▸ **DATA FOR THE TASK**:
..........

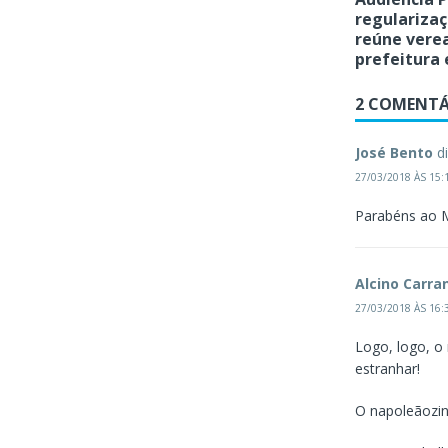
regularizaç
reúne vere
prefeitura
2 COMENTÁ
José Bento
d
27/03/2018 ÀS 15:
Parabéns ao M
Alcino Carra
27/03/2018 ÀS 16:
Logo, logo, o
estranhar!
O napoleãozinh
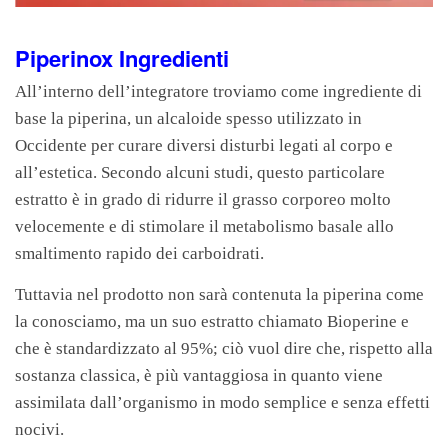
Piperinox Ingredienti
All’interno dell’integratore troviamo come ingrediente di
base la piperina, un alcaloide spesso utilizzato in
Occidente per curare diversi disturbi legati al corpo e
all’estetica. Secondo alcuni studi, questo particolare
estratto è in grado di ridurre il grasso corporeo molto
velocemente e di stimolare il metabolismo basale allo
smaltimento rapido dei carboidrati.
Tuttavia nel prodotto non sarà contenuta la piperina come
la conosciamo, ma un suo estratto chiamato Bioperine e
che è standardizzato al 95%; ciò vuol dire che, rispetto alla
sostanza classica, è più vantaggiosa in quanto viene
assimilata dall’organismo in modo semplice e senza effetti
nocivi.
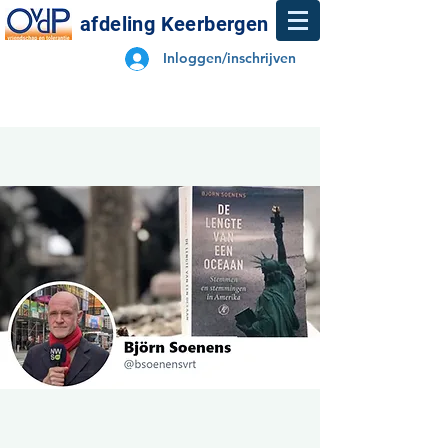
afdeling Keerbergen
Inloggen/inschrijven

..........

▸ **ABOUT THIS TASK**: Within the records above, count the lines that contain "piperina" and give the number with nothing added.

▸ **ANSWER TO THE EXERCISE**: 2